The plight of a planet in which devastation is seen as the inevitable exchange for jobs and economic growth is compared to a cancer, which may currently break out in isolated regions but has yet to metastasize. The impact of the earth so far may appear small, but it is like pebbles rolling down a slope after the rain: "the mountain--seemingly vast--varied and unchanging, but closely and almost imperceptibly being eroded until one day nothing would be left." (80) Relationships in this novel appear as fragile, and subject to their own global disruptions and sudden upheavals.

In Spain, after Wolf's intervention fails to halt a river diverted to feed a subdivision: "The trees in the forest didn't get a chance to die from thirst as they were chopped down and their wood used to build garden fences, some of them in the new housing development." (85) The wry note combines with the poignant one.
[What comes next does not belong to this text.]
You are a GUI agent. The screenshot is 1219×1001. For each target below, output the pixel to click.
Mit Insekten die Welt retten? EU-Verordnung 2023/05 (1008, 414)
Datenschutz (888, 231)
And even a familiar topic such as another hi-tech blight, that of our bodies and minds by television, gets a fresh spin. Instead of saints and martyrs, today we admire those such as one "who just a few days ago was caught in the same drudgery as most ordinary people now has, by the power of TV, been transformed and taken to a paradise on earth." (196) The slow drain of this eight-hour-a-day addiction, as with any sedative, makes one wonder about the long-term effects, on the individual and on our culture.

The denouement, after the rapid pace of most of this narrative, stands on its own as a haunting evocation of what Kei had discovered, or rediscovered. It ties together the ending, but it leaves it open with the careful twist that allows the imagination to enter the reader as the book is closed. (Author's website. Posted to Amazon US & Britain 12-25-10.)